I don’t think that Fortran compilers were written in Fortran in the early days. At least, IBM (which invented Fortran) didn’t do that. As late as the mid-1960s, IBM hired a firm named Digitek to create its System/360 Fortran G compiler, and they used a custom compiler-writing language for this purpose. Certainly Fortran IV (Fortran G was extended Fortran IV) would have been a horrible language for writing a compiler, there was no character data type, for example (you did weird type-cheating with integers).
I’m not sure who did the first X-in-X compiler. Lisp compilers were written in Lisp, from the earliest days; possibly the language Neliac, published in the early 1960s, was one of the first, as well. (Neliac was an offshoot of ALGOL 58, developed under the auspices of the U.S. Navy; writing Neliac in Neliac resulted in a somewhat portable compiler. Maurice Halstead wrote a book on it; the book is long out of print, but I recollect that some or all of it was scanned, and exists somewhere on the Intertubes.)
The first genuinely practical, high-profile X-in-X was Martin Richards’ BCPL compiler, first published in 1969. By design, the language and the compiler were both highly portable (especially to word-oriented machines), and the language spread widely. Ritchie and Thompson’s C language and compiler were strongly influenced by BCPL; in their ACM Turing Award lecture, they demonstrate how you can hide a trojan horse in an X-in-X implementation in such a way that no trace of it exists at the source code level.
Talk about a wealth of knowledge! I admit that, being the young whipper-snapper that I am, I used Fortran facetiously because it’s the oldest language I’ve heard of, and I know absolutely nothing of its history. But are you saying that most compilers were written in special compiler-writing languages? I would hazard that the compiler-writing languages must’ve had compilers written in assembly.
Technical question aside, I’d just like to thank you for the wonderful bit of history, not to mention that your comment on the trojan horse concept has already led me to read a number of articles on the subject, the first of which is the wikipedia page (for others reading this comment). Absolutely amazing 🙂
My pleasure, back before I retired, my students used to complain that I spent too much time talking about `history’ if I happened to mention that at one time computers were made out of thingies called `transistors’. History is useful, if only to find mistakes that were so horrible that people want to repeat them 🙂
As for the implementation language for most compilers, it was, as you say, mostly done in assembly language. I’m sorry if I gave the impression that it was otherwise. In most cases, no other software tools existed, and of course programmers were trying to fit code into microscopic memory spaces, so code was very carefully hand-optimized.
I don’t know much about Digitek’s technique, but it appears to have been semi-interpretive. They had high hopes for it, but it sort of fell apart when they tried to do the PL/I compiler for Multics using their technique. Digitek’s compiler never materialized, but the Multics team wrote their own subset compiler using TMG, a compiler-compiler language that I could never make sense of.
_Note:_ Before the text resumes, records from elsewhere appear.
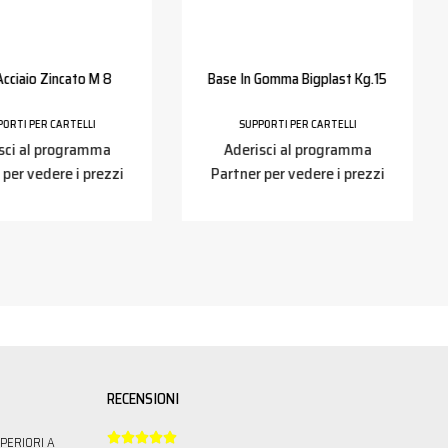
cciaio Zincato M 8
Base In Gomma Bigplast Kg.15
PORTI PER CARTELLI
SUPPORTI PER CARTELLI
sci al programma
Aderisci al programma
 per vedere i prezzi
Partner per vedere i prezzi
RECENSIONI





PERIORI A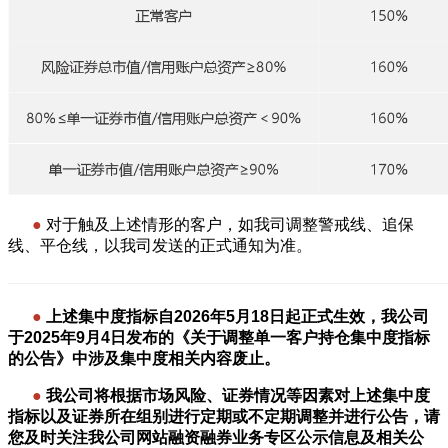
●
对于触及上述情形的客户，如我司调整警戒线、追保
线、平仓线，以我司发送的正式通知为准。
———————————————————————————
●
上述集中度指标自2026年5月18日起正式生效，我公司
于2025年9月4日发布的《关于调整单一客户持仓集中度指标
的公告》中涉及集中度相关内容废止。
●
我公司将根据市场风险、证券情况等因素对
上述集中度
指标以及证券所在组别进行定期或不定期调整并进行公告，
请
您及时关注我公司网站融资融券业务专区公示信息及相关公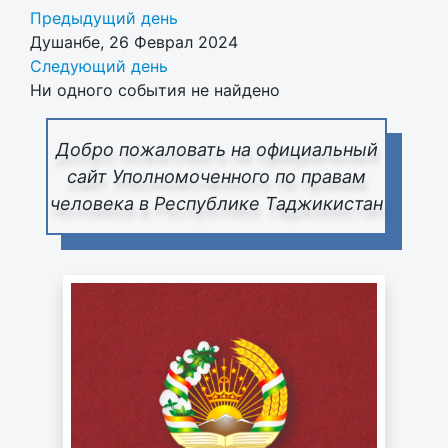
Предыдущий день
Душанбе, 26 Феврал 2024
Следующий день
Ни одного события не найдено
Добро пожаловать на официальный
сайт Уполномоченного по правам
человека в Республике Таджикистан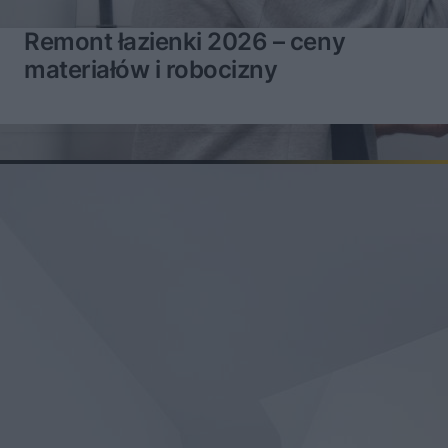
Remont łazienki 2026 – ceny
materiałów i robocizny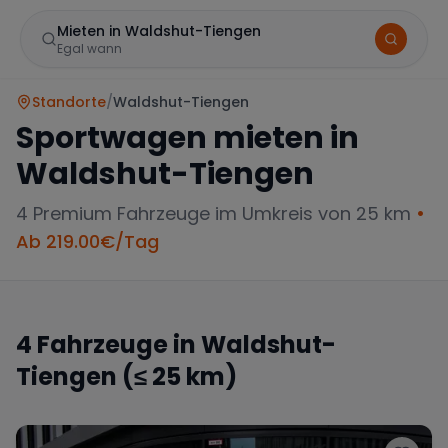
Mieten in Waldshut-Tiengen
Egal wann
Standorte
/
Waldshut-Tiengen
Sportwagen mieten in
Waldshut-Tiengen
4
Premium Fahrzeuge im Umkreis von 25 km
•
Ab
219.00
€/Tag
Marke
4
Fahrzeuge in
Waldshut-
Tiengen
(≤ 25 km)
Mercedes
BMW
Audi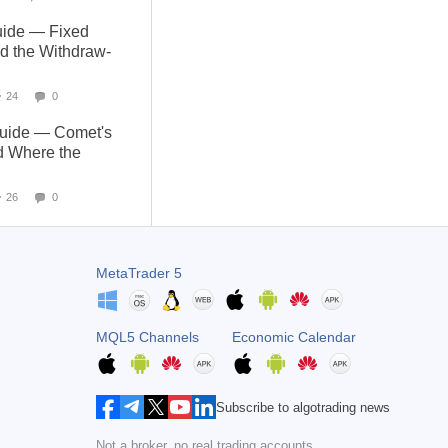
uide — Fixed
nd the Withdraw-
24
0
Guide — Comet's
d Where the
26
0
MetaTrader 5
MQL5 Channels
Economic Calendar
Subscribe to algotrading news
Not a broker, no real trading accounts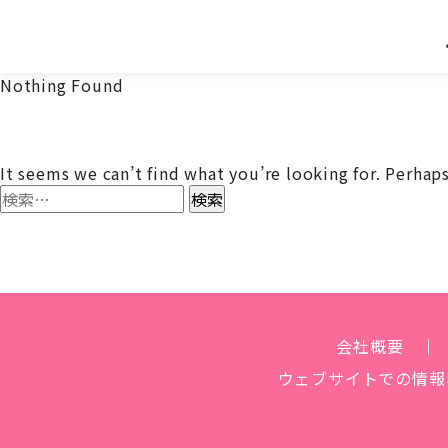
Nothing Found
It seems we can’t find what you’re looking for. Perhaps
検
索:
会社概要
ウェブサイトでの
情報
The story of the Multics compiler is told at http://www.multicians.org/pl1.html, and there are some notes on TMG at http://www.multicians.org/tmg.html.
On the subject of Fortran-in-Fortran compilers, I had forgotten LRLTRAN, an extended Fortran developed at Lawrence Radiation Lab; they published a paper on it in CACM in 1969. As I recall, LRL wrote one or more OSes in it.
One other influential X-in-X compiler was Wirth’s Pascal-P system (circa 1974), which compiled Pascal to an interpretive virtual language called PCODE. Thus a kit with the source for Pascal-P and Pascal-P compiled to PCODE, when supplemented with a PCODE interpreter, would give you Pascal on any machine. (There may be traces of PCODE in Microsoft’s current Visual Basic systems, they used the same technique.)